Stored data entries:

********************

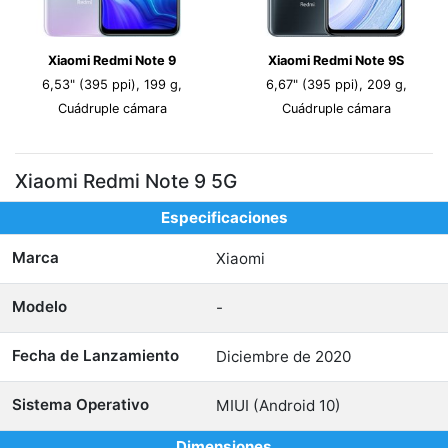
Xiaomi Redmi Note 9
Xiaomi Redmi Note 9S
6,53" (395 ppi), 199 g,
6,67" (395 ppi), 209 g,
Cuádruple cámara
Cuádruple cámara
Xiaomi Redmi Note 9 5G
Especificaciones
Marca
Xiaomi
Modelo
-
Fecha de Lanzamiento
Diciembre de 2020
Sistema Operativo
MIUI (Android 10)
Dimensiones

********************

Your assignment: The answer should hold every entry exactly as given and no pictures at all.

Final answer:
Xiaomi Redmi Note 9
Xiaomi Redmi Note 9S
6,53" (395 ppi), 199 g,
6,67" (395 ppi), 209 g,
Cuádruple cámara
Cuádruple cámara
Xiaomi Redmi Note 9 5G
Especificaciones
Marca
Xiaomi
Modelo
-
Fecha de Lanzamiento
Diciembre de 2020
Sistema Operativo
MIUI (Android 10)
Dimensiones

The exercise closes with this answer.